Hacker News new | ask | show | jobs
by cornel_io 1588 days ago
Lexical homogenization is not the same as idea homogenization, and it does not surprise me that as time goes on the word choice in a given category of writing (esp an insular one like grant applications) would constrict.

It also wouldn't surprise me a huge amount if the idea space was constricting, but just looking at the cosine distance is not enough to establish that. There probably are meaningful ways to exploit and analyze the representations inside language model transformers to better capture the idea-space geometry, but that's a big research project.

5 comments

The internet has made it very easy for people to homogenize both words and ideas very rapidly. This is the cost of making knowledge universal I guess. Maybe it’s a good thing if it allows us to progress all on the same page rather than taking the time to understand differences? If progress is good. Whatever progress is. Who knows. Although the ideas aren’t really homogenizing in a lot of cases, it is often causing dichotomies. But really it’s no more than a few factions that reinforce their homogenizations. Ok I guess it’s bad… I am rambling as much as that essay. You have increased your follow count to 6 now, good show.
Just as an observation about this…I’ve increasingly begun to see the term knowledge expand to encompass information as if they are equivalent. That tracks, in my field, with changes in US K-12 education and the problems we now see in college learning behaviors.

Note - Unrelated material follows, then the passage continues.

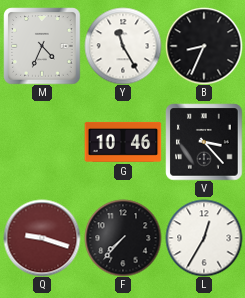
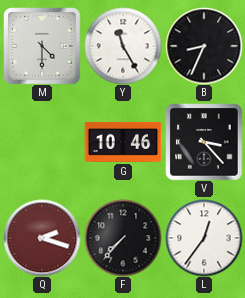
M: 4:34 -> 4:30
Q: 9:18 -> 2:18
L: 12:35 -> 12:36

I agree with your general ramble, but found this interesting in context.

Yeah, good point, should have said information. Knowledge cannot be transferred directly to people, only information. The person needs to understand the information to convert it into knowledge. An analogy I have heard used before is that data is the primitive, the integral of data is information, and the integral of information is knowledge.
The point of the thing for me was that the Crimson analysis showed no change in rate of decline since 1900. So there is a need for more examples over larger timelines before we start modelling, perhaps.

The analysis also seems sensitive to the mapping of words to categories. Some kind of robustness analysis to this sensitivity would also be interesting to see.

Yea exactly. This is survivorship bias - the prospects of today look at the winners of yesterday to guide their entry on how to communicate, they’re slightly more likely to get funded, etc

It’s reinforcement learning over decades

Emulating the past for success in the future is a form of idea homogenization.
Survivorship bias is when excessively high-risk behaviors are made to look good by only showing the winners. I think what you're referring to is evolution.
> Lexical homogenization is not the same as idea homogenization

Actually it IS evidence for idea homogenization. Words represent ideas. Unless you are claiming that the same word is used to represent different ideas, which would be even more confusing than having different words representing the same idea. Therefore fewer unique words => fewer unique ideas.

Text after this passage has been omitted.